I did a quick search and PLEX came up in all searches and in comparison articles at or towards the top with fewest "issues" than the others.

Back to "few words": Sorry.


----------



## rootazoid (Feb 21, 2016)

Maybe a second install of Plex after a total uninstall and then a careful non-pebkac folder selection process will produce happy results. I'll report back.


----------



## rootazoid (Feb 21, 2016)

I re-tried Plex, with mixed results. First I made a new folder just for Plex files and put only 5 videos inside. Just as an easy start.

Results:


I can play the videos through the Hopper/TV, video and audio both work, with Volume working on the remote

getting at the videos requires many steps:
first the annoying Hopper process, find the Home Media button through Menu, then select Plex, about 6 presses; did the old Hopper remote have a Home Media button?
second, an inexplicable number of subfolders to navigate in Plex. Yes, I had set that one new folder as my videos folder, but inside it Plex sees/displays 3 levels of sub-folder screens (not present on the PC end) before I can find the right All Videos screen
2. while playing a video with Plex* I have no Pause, Stop, Rewind or Fast Forward* via the Hopper remote, does this require an active TV-room keyboard?

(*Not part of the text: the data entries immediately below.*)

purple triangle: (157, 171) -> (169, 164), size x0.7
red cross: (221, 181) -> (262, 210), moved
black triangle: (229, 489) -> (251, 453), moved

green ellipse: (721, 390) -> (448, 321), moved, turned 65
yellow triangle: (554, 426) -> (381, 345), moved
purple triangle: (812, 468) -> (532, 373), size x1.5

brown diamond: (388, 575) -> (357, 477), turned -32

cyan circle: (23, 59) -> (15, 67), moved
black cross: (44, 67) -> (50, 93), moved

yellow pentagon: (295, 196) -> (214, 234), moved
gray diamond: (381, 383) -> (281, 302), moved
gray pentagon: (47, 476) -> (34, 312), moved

3. in the original Plex setup I figured I could go back later and set up 2 folders for Music and Photos, but no, nothing I can see or do allows this, Plex is fixated on that Videos folder

All told, I'll keep looking for a solution. I'd still prefer Kodi if I could get it to work. I've have a question over at the forum: http://forum.kodi.tv/showthread.php?tid=291394

Today I'll probably try Wild Media Server 2.74


----------



## FarmerBob (Nov 28, 2002)

I've had no problems creating new folders and directing media to it. When you cursor over the "Libraries" column on the left this should popup: "+ ..." . Just click on the + and create a new folder. Then when importing select the folder you created.

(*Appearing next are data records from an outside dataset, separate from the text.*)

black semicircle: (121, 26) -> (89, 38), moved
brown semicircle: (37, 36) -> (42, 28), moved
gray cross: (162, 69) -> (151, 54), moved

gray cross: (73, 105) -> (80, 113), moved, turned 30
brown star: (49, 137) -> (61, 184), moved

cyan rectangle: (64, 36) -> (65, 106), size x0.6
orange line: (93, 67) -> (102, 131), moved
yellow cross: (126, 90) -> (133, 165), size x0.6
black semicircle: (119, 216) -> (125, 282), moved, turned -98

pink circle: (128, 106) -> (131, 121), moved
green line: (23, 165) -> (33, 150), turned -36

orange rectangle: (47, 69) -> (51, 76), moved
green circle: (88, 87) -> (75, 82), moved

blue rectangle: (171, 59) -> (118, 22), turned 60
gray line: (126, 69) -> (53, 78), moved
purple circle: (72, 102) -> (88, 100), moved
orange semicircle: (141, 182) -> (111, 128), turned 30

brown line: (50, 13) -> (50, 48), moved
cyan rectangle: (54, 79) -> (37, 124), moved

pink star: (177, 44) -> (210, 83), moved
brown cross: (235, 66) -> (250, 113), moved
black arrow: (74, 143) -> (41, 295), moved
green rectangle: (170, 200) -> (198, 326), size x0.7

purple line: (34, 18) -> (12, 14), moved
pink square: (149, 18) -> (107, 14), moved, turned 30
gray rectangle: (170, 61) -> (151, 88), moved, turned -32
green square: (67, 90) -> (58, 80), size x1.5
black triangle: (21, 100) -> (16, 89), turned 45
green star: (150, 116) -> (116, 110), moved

Have you looked at XMBC yet?


----------



## rootazoid (Feb 21, 2016)

I installed Serviilo from Servillo.org and it was able to pipe my desired folders over to the Hopper/TV just fine. No weird extra folders or spurious media files from outside those folders. Even though I was looking to get XBMC/Kodi to be the route via the Plex server, the latter was just too glitchy on my pc. No developer can account for every single PC, especially one as tweaked out as mine. Yet Serviio worked.


----------



## Blowgun (May 23, 2008)

Given the choice between using DLNA or a HTPC, I chose the latter.


----------



## rootazoid (Feb 21, 2016)

Blowgun said:


> Given the choice between using DLNA or a HTPC, I chose the latter.

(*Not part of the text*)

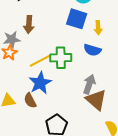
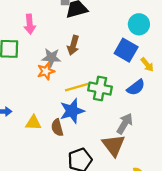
yellow arrow: (98, 28) -> (147, 65), turned -48
blue semicircle: (92, 50) -> (136, 87), turned -66
brown triangle: (96, 100) -> (114, 145), moved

Thanks, Yah, back on my last PC I used to have an HDMI cable through the wall to my Onkyo HTR and was able to have my Win7 desktop and everything else on the TV. I even bought a wireless keyboard and mouse to use in the LR. It was always a bit tricky on the PC end, requiring annoying revisits to Catalyst control. But it was still better than this DLNA. Then I built a new PC and got Dish. I couldn't make the HTPC work any more. Then, click, I'm getting Netflix over ethernet from the router, why not other things?


----------



## Blowgun (May 23, 2008)

I can't speak to Windows 8 or 10, right now I wouldn't touch them with someone else's fingers. However, on Windows 7 you can press the Windows+P key-combo to switch the desktop between "Disconnect projector", "Duplicate", "Extend" or "Projector only". You shouldn't have to repeatedly visit the Catalyst Control Center to change the display. Unless there is a driver issue, as long as your new computer has a HDMI out on the GFX card, I don't see why the new computer doesn't work similarly to your previous computer. Usually the limitation is the location of the HTPC and in your case you already have a HDMI cable going through the wall.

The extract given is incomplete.